Intellectual Property Watch’s Catherine Saez reports that the Geneva-based International Union for the Protection of New Varieties of Plants is facing calls for greater transparency and protests from farmers over seed policies.
“Protesters’ main concern is the fact that the 1991 UPOV Convention prevents the saving and sharing of farmers seeds. If they originally buy protected varieties, farmers would like to be able to save some of their harvest and share and exchange some of it with other farmers without paying additional royalties.
They claim that original seeds were removed freely from farmers’ fields by breeders. They add that those seeds that were used to engineer new varieties were selected and saved over thousands of years by farmers.”
Connecting the dots
The UN News Centre reports that Secretary General Ban Ki-moon and General Assembly President Nassir Abdulaziz Al-Nasser are calling for a “courageous” blueprint to tackle both world poverty and environmental destruction ahead of next year’s sustainable development summit in Rio de Janeiro.
“Mr. Al-Nasser stressed the need for policy-makers to ‘connect the dots between issues’ so that they develop policies that are ‘coherent, effective and beneficial.’
He added it was vital to ensure that the outcome of Rio+20 ‘is innovative and at the same time practical in its approach to tackling issues of sustainable development and poverty eradication.’”
The everywhere war
The UN News Centre also reports that Christof Heyns, the organization’s top expert on “extrajudicial, summary or arbitrary executions” is calling on national governments to respect international agreements in pursuing their security interests.

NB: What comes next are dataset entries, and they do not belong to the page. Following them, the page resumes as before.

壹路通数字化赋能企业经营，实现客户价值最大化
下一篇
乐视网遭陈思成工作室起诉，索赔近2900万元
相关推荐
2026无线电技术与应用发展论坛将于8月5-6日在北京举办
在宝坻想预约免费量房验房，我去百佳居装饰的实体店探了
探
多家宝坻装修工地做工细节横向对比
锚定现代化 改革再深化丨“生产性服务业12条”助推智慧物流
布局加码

“On targeted killings, the Special Rapporteur said the current use of drones and raids into countries where there is not a recognized armed conflict to kill an opponent, such as in Pakistan or Yemen, is highly problematic
While such operations may be designed to hit a particular target, civilian casualties remain, and it is used on such a large scale that it can hardly be described as targeted.
‘The use of such methods by some States to eliminate opponents in countries around the world raises the question why other States should not engage in the same practices. The danger is one of a global war without borders, in which no one is safe,’ stressed Mr. Heyns.”
Sins of omission
Research firm Maplecroft has released a report assessing the worldwide risks faced by businesses of being complicit in human rights violations, with a particular emphasis on countries that are essential the global supply chain, such as China, India and Mexico.

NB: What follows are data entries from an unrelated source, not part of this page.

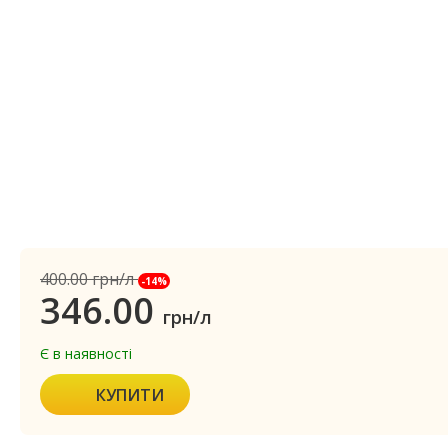
400.00
грн/л
-14%
346.00
грн/л
Є в наявності
КУПИТИ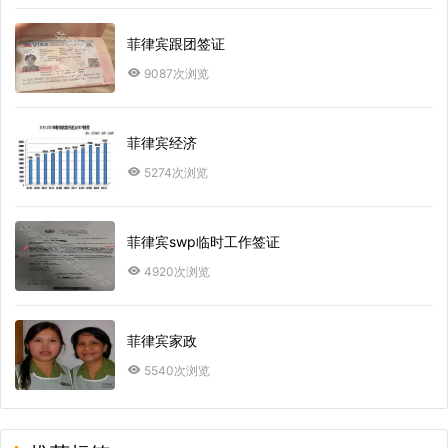
菲律宾跟团签证
9087次浏览
菲律宾经济
5274次浏览
菲律宾swp临时工作签证
4920次浏览
菲律宾家政
5540次浏览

“The ongoing use of forced labour in emerging economies indicates an unwillingness or a critical lack of capacity to address both the symptoms and causes, leaving business to police the problem itself,” according to Maplecroft’s Alyson Warhurst. “Responsible organisations must ensure that they and their business partners are fully compliant with international labour standards or they risk damaged reputations, litigation, investor alienation and reduced profits from consumer backlash and hidden costs relating to reduced productivity linked to adverse working conditions.”

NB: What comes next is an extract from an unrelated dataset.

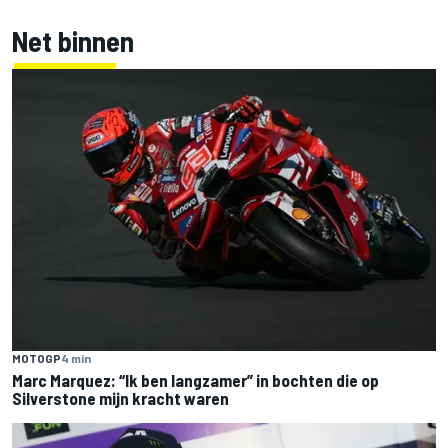
Net binnen
MOTOGP
4 min
Marc Marquez: “Ik ben langzamer” in bochten die op
Silverstone mijn kracht waren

Greasing palms, pumping oil
IRIN reports that even before Uganda begins pumping oil, concerns over the dreaded “resource curse” are growing, due in no small part to the actions of foreign companies.
“Prime Minister Amama Mbabazi has been accused of receiving funds to lobby for oil production rights on behalf of the Italian oil firm ENI, which eventually lost its bid for exploration rights to British firm Tullow Oil. Along with Mbabazi, Foreign Affairs Minister Sam Kutesa and Internal Affairs Minister Hilary Onek are both accused of taking bribes from Tullow Oil worth over US$23 million and $8 million respectively.”
The Wall Street Journal reports Philip Morris International’s third-quarter earnings were up 31 percent, largely thanks to increased sales in Asian markets such as Indonesia and the Philippines.
“The company has sought to increase growth in emerging markets as volumes have slipped in more established European markets. As a result of the volume decline in developed countries, Philip Morris must enact price increases or cut costs to increase or maintain profitability.”
The price of gold
Blogger Tim Hoiland draws attention to a recent Tufts University report on the costs and benefits of Guatemala’s Marlin gold mine, which is owned by Canada’s Goldcorp.
“Overall, the report concludes that, when juxtaposed against the long-term and uncertain environmental risk, the economic benefits of the mine to Guatemala and especially to local communities under a business-as-usual scenario are meager and short-lived.”
Thanks for sharing the link to the Tufts Report on the gold mine!